* Task to carry out *
Would you please return every line from the listing that contains the word "penerima"?

* Data records *

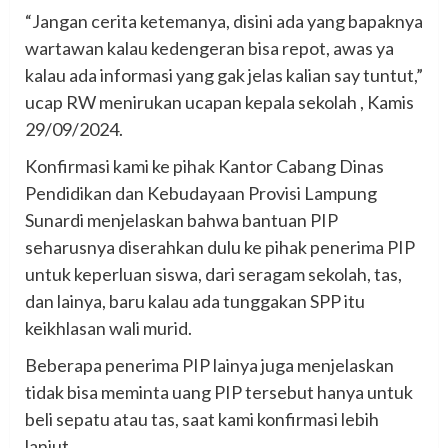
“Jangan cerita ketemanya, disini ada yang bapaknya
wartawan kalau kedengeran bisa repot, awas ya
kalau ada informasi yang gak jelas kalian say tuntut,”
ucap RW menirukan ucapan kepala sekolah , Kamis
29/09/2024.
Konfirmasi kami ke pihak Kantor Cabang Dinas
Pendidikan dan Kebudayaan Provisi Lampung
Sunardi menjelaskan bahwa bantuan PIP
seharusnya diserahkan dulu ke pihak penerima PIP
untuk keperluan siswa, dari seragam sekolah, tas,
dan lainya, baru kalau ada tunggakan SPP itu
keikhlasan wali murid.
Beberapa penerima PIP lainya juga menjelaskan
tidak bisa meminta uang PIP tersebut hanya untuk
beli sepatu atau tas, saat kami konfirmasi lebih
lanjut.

* * *

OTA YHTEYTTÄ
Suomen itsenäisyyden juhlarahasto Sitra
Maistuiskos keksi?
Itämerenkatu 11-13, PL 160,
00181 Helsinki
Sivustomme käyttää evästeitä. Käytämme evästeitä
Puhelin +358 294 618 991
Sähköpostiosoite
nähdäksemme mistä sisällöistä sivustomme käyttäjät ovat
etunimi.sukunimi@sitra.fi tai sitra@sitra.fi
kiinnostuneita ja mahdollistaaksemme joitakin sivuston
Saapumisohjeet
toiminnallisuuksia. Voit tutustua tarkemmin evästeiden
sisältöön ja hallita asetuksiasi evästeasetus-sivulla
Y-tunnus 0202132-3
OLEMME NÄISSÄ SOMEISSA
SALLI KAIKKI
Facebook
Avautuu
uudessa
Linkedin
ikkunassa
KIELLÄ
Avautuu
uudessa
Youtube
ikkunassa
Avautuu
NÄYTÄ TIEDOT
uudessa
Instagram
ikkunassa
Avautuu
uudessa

* Answer to this problem *
seharusnya diserahkan dulu ke pihak penerima PIP
Beberapa penerima PIP lainya juga menjelaskan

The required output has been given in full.